#### BRIEF:
The answer is the full listing restated exactly, without any pictures.

┄┄┄┄┄┄

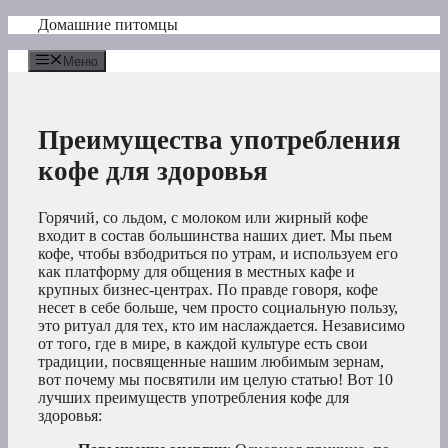
Перейти
Домашние питомцы
к
содержимому
Меню
Преимущества употребления
кофе для здоровья
Горячий, со льдом, с молоком или жирный кофе
входит в состав большинства наших диет. Мы пьем
кофе, чтобы взбодриться по утрам, и используем его
как платформу для общения в местных кафе и
крупных бизнес-центрах. По правде говоря, кофе
несет в себе больше, чем просто социальную пользу,
это ритуал для тех, кто им наслаждается. Независимо
от того, где в мире, в каждой культуре есть свои
традиции, посвященные нашим любимым зернам,
вот почему мы посвятили им целую статью! Вот 10
лучших преимуществ употребления кофе для
здоровья:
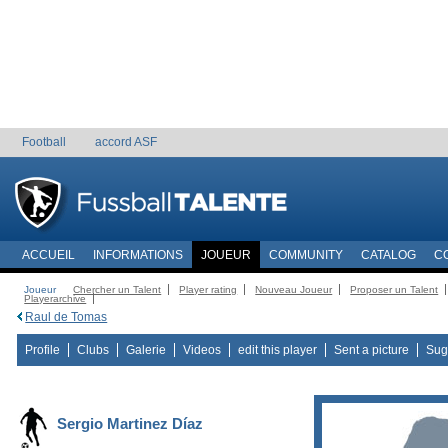
Football
accord ASF
ACCUEIL
INFORMATIONS
JOUEUR
COMMUNITY
CATALOG
C
Joueur
Chercher un Talent
Player rating
Nouveau Joueur
Proposer un Talent
Playerarchive
Raul de Tomas
Profile
Clubs
Galerie
Videos
edit this player
Sent a picture
Sug
Sergio Martinez Díaz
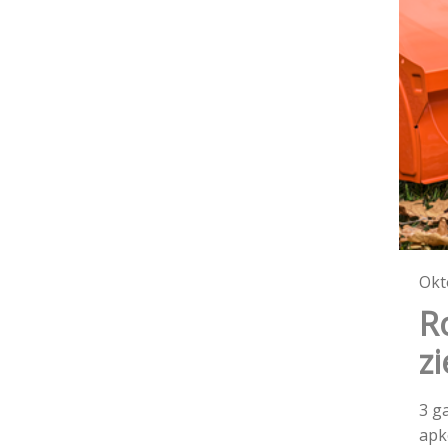
Okt
R
z
3 g
apk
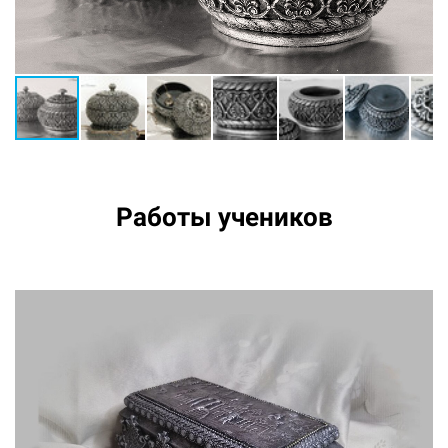
Работы учеников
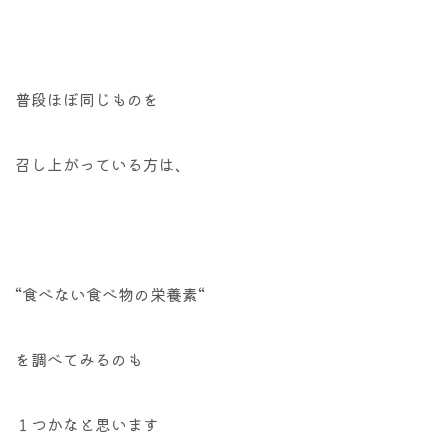
普段ほぼ同じものを
召し上がっている方は、
“食べない食べ物の栄養素“
を調べてみるのも
１つかなと思います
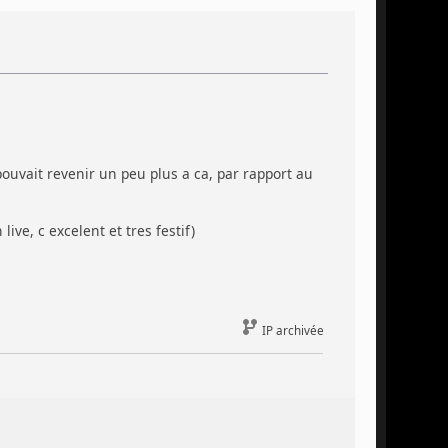
uvait revenir un peu plus a ca, par rapport au
ive, c excelent et tres festif)
IP archivée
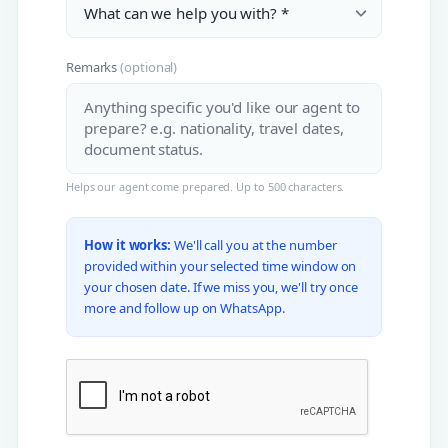
Remarks
(optional)
Helps our agent come prepared. Up to 500 characters.
How it works:
We'll call you at the number
provided within your selected time window on
your chosen date. If we miss you, we'll try once
more and follow up on WhatsApp.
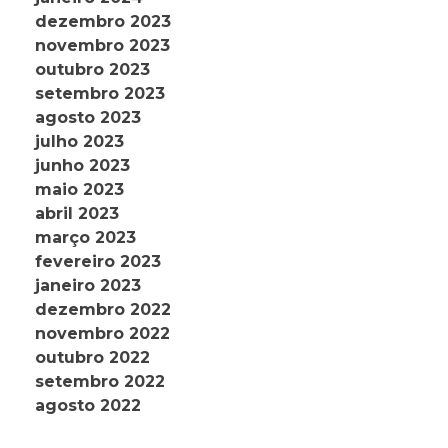
dezembro 2023
novembro 2023
outubro 2023
setembro 2023
agosto 2023
julho 2023
junho 2023
maio 2023
abril 2023
março 2023
fevereiro 2023
janeiro 2023
dezembro 2022
novembro 2022
outubro 2022
setembro 2022
agosto 2022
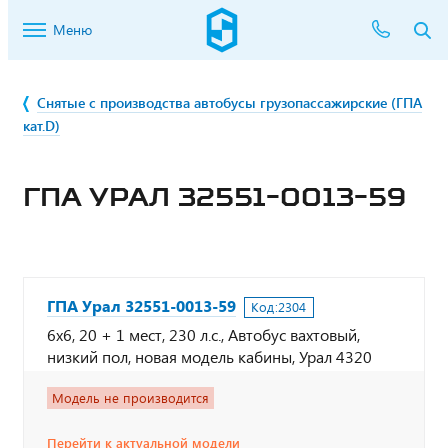
Меню
Снятые с производства автобусы грузопассажирские (ГПА
кат.D)
ГПА УРАЛ 32551-0013-59
ГПА Урал 32551-0013-59
Код:
2304
6х6, 20 + 1 мест, 230 л.с., Автобус вахтовый,
низкий пол, новая модель кабины, Урал 4320
Модель не производится
Перейти к актуальной модели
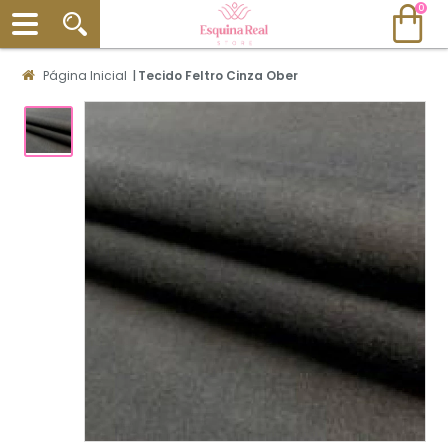
0
Página Inicial
|
Tecido Feltro Cinza Ober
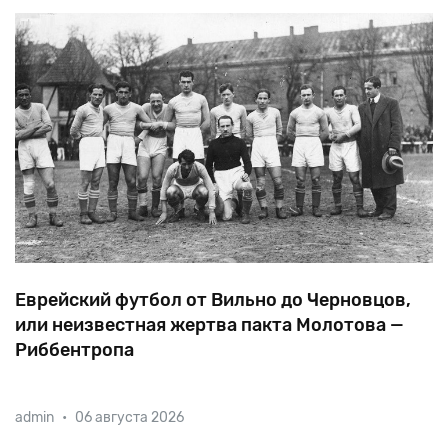
Еврейский футбол от Вильно до Черновцов,
или неизвестная жертва пакта Молотова —
Риббентропа
Оккупировав
страны
Балтии,
а
также
восточную
admin
•
06 августа 2026
Польшу
и
Буковины,
советская
власть
закрыла
известные
в
свое
время
еврейские
футбольные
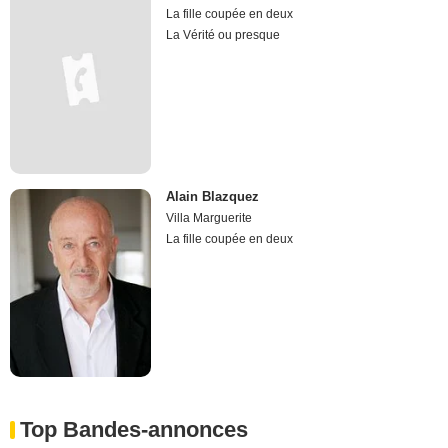
La fille coupée en deux
La Vérité ou presque
Alain Blazquez
Villa Marguerite
La fille coupée en deux
Top Bandes-annonces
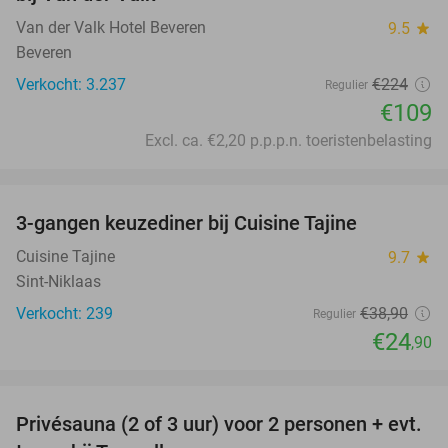
Van der Valk Hotel Beveren
9.5
star
Beveren
Verkocht: 3.237
€224
Regulier
€109
Excl. ca. €2,20 p.p.p.n. toeristenbelasting
favorite_border
3-gangen keuzediner bij Cuisine Tajine
36%
Cuisine Tajine
9.7
star
Sint-Niklaas
Verkocht: 239
€38
,90
Regulier
€24
,90
favorite_border
Privésauna (2 of 3 uur) voor 2 personen + evt.
50%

┄┄┄┄┄┄

#### RESPONSE TO THE TASK:
Перейти
Домашние питомцы
к
содержимому
Меню
Преимущества употребления
кофе для здоровья
Горячий, со льдом, с молоком или жирный кофе
входит в состав большинства наших диет. Мы пьем
кофе, чтобы взбодриться по утрам, и используем его
как платформу для общения в местных кафе и
крупных бизнес-центрах. По правде говоря, кофе
несет в себе больше, чем просто социальную пользу,
это ритуал для тех, кто им наслаждается. Независимо
от того, где в мире, в каждой культуре есть свои
традиции, посвященные нашим любимым зернам,
вот почему мы посвятили им целую статью! Вот 10
лучших преимуществ употребления кофе для
здоровья:
Football
accord ASF
ACCUEIL
INFORMATIONS
JOUEUR
COMMUNITY
CATALOG
C
Joueur
Chercher un Talent
Player rating
Nouveau Joueur
Proposer un Talent
Playerarchive
Raul de Tomas
Profile
Clubs
Galerie
Videos
edit this player
Sent a picture
Sug
Sergio Martinez Díaz
Okt
R
z
3 g
apk
Работы учеников
普段ほぼ同じものを
召し上がっている方は、
“食べない食べ物の栄養素“
を調べてみるのも
１つかなと思います
uvait revenir un peu plus a ca, par rapport au
ive, c excelent et tres festif)
IP archivée
Remarks
(optional)
Helps our agent come prepared. Up to 500 characters.
How it works:
We'll call you at the number
provided within your selected time window on
your chosen date. If we miss you, we'll try once
more and follow up on WhatsApp.
dezembro 2023
novembro 2023
outubro 2023
setembro 2023
agosto 2023
julho 2023
junho 2023
maio 2023
abril 2023
março 2023
fevereiro 2023
janeiro 2023
dezembro 2022
novembro 2022
outubro 2022
setembro 2022
agosto 2022
Меню
Снятые с производства автобусы грузопассажирские (ГПА
кат.D)
ГПА УРАЛ 32551-0013-59
ГПА Урал 32551-0013-59
Код:
2304
6х6, 20 + 1 мест, 230 л.с., Автобус вахтовый,
низкий пол, новая модель кабины, Урал 4320
Модель не производится
Перейти к актуальной модели
0
Página Inicial
|
Tecido Feltro Cinza Ober
Еврейский футбол от Вильно до Черновцов,
или неизвестная жертва пакта Молотова —
Риббентропа
Оккупировав
страны
Балтии,
а
также
восточную
admin
•
06 августа 2026
Польшу
и
Буковины,
советская
власть
закрыла
известные
в
свое
время
еврейские
футбольные
La fille coupée en deux
La Vérité ou presque
Alain Blazquez
Villa Marguerite
La fille coupée en deux
Top Bandes-annonces
Van der Valk Hotel Beveren
9.5
star
Beveren
Verkocht: 3.237
€224
Regulier
€109
Excl. ca. €2,20 p.p.p.n. toeristenbelasting
favorite_border
3-gangen keuzediner bij Cuisine Tajine
36%
Cuisine Tajine
9.7
star
Sint-Niklaas
Verkocht: 239
€38
,90
Regulier
€24
,90
favorite_border
Privésauna (2 of 3 uur) voor 2 personen + evt.
50%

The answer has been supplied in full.